● Requirement:
Down to the final character, output the records below as they stand.
[[ The data, beginning ]]
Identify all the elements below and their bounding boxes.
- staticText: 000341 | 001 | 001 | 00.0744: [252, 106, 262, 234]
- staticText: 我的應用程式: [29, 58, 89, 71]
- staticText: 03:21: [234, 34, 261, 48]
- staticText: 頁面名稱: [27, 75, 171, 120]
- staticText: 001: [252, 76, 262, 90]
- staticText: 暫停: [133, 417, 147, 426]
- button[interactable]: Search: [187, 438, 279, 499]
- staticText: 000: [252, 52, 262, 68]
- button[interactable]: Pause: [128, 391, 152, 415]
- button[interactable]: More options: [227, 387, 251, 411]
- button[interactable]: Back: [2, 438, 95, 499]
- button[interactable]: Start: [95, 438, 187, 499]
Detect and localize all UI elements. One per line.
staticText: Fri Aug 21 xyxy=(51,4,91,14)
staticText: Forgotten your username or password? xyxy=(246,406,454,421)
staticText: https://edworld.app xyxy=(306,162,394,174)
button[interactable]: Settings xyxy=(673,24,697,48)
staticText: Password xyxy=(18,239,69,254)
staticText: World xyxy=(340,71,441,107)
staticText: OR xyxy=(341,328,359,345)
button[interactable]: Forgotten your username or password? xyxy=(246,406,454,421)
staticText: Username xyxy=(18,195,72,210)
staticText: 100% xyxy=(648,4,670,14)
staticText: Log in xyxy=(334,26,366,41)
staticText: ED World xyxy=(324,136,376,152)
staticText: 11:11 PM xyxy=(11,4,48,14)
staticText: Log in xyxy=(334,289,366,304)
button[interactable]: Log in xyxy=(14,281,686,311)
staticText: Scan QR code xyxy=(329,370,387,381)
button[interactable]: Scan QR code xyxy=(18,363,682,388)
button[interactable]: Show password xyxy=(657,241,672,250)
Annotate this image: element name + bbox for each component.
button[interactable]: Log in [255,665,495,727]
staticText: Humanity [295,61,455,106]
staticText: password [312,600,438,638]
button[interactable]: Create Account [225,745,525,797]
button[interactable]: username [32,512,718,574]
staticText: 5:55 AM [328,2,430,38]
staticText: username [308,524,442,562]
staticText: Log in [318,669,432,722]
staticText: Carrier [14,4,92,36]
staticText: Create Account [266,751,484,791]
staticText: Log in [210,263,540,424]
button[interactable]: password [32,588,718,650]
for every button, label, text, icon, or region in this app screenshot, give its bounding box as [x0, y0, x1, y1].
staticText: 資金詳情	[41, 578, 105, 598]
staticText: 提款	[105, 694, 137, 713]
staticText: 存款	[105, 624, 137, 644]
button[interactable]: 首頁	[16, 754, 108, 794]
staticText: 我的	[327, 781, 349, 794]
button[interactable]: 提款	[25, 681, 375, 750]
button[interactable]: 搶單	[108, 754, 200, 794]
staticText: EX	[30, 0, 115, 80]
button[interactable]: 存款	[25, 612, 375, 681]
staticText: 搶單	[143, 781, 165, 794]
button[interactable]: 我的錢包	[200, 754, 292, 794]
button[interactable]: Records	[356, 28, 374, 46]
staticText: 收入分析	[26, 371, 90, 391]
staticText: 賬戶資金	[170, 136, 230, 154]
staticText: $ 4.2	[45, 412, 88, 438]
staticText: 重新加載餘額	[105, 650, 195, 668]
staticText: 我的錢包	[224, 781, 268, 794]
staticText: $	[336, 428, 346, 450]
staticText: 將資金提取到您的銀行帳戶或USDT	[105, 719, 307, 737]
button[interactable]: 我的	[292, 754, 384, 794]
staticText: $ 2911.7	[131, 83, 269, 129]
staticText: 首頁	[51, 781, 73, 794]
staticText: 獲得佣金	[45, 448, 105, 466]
[[ The data, end ]]
● Response:
Identify all the elements below and their bounding boxes.
- staticText: 000341 | 001 | 001 | 00.0744: [252, 106, 262, 234]
- staticText: 我的應用程式: [29, 58, 89, 71]
- staticText: 03:21: [234, 34, 261, 48]
- staticText: 頁面名稱: [27, 75, 171, 120]
- staticText: 001: [252, 76, 262, 90]
- staticText: 暫停: [133, 417, 147, 426]
- button[interactable]: Search: [187, 438, 279, 499]
- staticText: 000: [252, 52, 262, 68]
- button[interactable]: Pause: [128, 391, 152, 415]
- button[interactable]: More options: [227, 387, 251, 411]
- button[interactable]: Back: [2, 438, 95, 499]
- button[interactable]: Start: [95, 438, 187, 499]
Detect and localize all UI elements. One per line.
staticText: Fri Aug 21 xyxy=(51,4,91,14)
staticText: Forgotten your username or password? xyxy=(246,406,454,421)
staticText: https://edworld.app xyxy=(306,162,394,174)
button[interactable]: Settings xyxy=(673,24,697,48)
staticText: Password xyxy=(18,239,69,254)
staticText: World xyxy=(340,71,441,107)
staticText: OR xyxy=(341,328,359,345)
button[interactable]: Forgotten your username or password? xyxy=(246,406,454,421)
staticText: Username xyxy=(18,195,72,210)
staticText: 100% xyxy=(648,4,670,14)
staticText: Log in xyxy=(334,26,366,41)
staticText: ED World xyxy=(324,136,376,152)
staticText: 11:11 PM xyxy=(11,4,48,14)
staticText: Log in xyxy=(334,289,366,304)
button[interactable]: Log in xyxy=(14,281,686,311)
staticText: Scan QR code xyxy=(329,370,387,381)
button[interactable]: Scan QR code xyxy=(18,363,682,388)
button[interactable]: Show password xyxy=(657,241,672,250)
Annotate this image: element name + bbox for each component.
button[interactable]: Log in [255,665,495,727]
staticText: Humanity [295,61,455,106]
staticText: password [312,600,438,638]
button[interactable]: Create Account [225,745,525,797]
button[interactable]: username [32,512,718,574]
staticText: 5:55 AM [328,2,430,38]
staticText: username [308,524,442,562]
staticText: Log in [318,669,432,722]
staticText: Carrier [14,4,92,36]
staticText: Create Account [266,751,484,791]
staticText: Log in [210,263,540,424]
button[interactable]: password [32,588,718,650]
for every button, label, text, icon, or region in this app screenshot, give its bounding box as [x0, y0, x1, y1].
staticText: 資金詳情	[41, 578, 105, 598]
staticText: 提款	[105, 694, 137, 713]
staticText: 存款	[105, 624, 137, 644]
button[interactable]: 首頁	[16, 754, 108, 794]
staticText: 我的	[327, 781, 349, 794]
button[interactable]: 提款	[25, 681, 375, 750]
button[interactable]: 搶單	[108, 754, 200, 794]
staticText: EX	[30, 0, 115, 80]
button[interactable]: 存款	[25, 612, 375, 681]
staticText: 搶單	[143, 781, 165, 794]
button[interactable]: 我的錢包	[200, 754, 292, 794]
button[interactable]: Records	[356, 28, 374, 46]
staticText: 收入分析	[26, 371, 90, 391]
staticText: 賬戶資金	[170, 136, 230, 154]
staticText: $ 4.2	[45, 412, 88, 438]
staticText: 重新加載餘額	[105, 650, 195, 668]
staticText: 我的錢包	[224, 781, 268, 794]
staticText: $	[336, 428, 346, 450]
staticText: 將資金提取到您的銀行帳戶或USDT	[105, 719, 307, 737]
button[interactable]: 我的	[292, 754, 384, 794]
staticText: $ 2911.7	[131, 83, 269, 129]
staticText: 首頁	[51, 781, 73, 794]
staticText: 獲得佣金	[45, 448, 105, 466]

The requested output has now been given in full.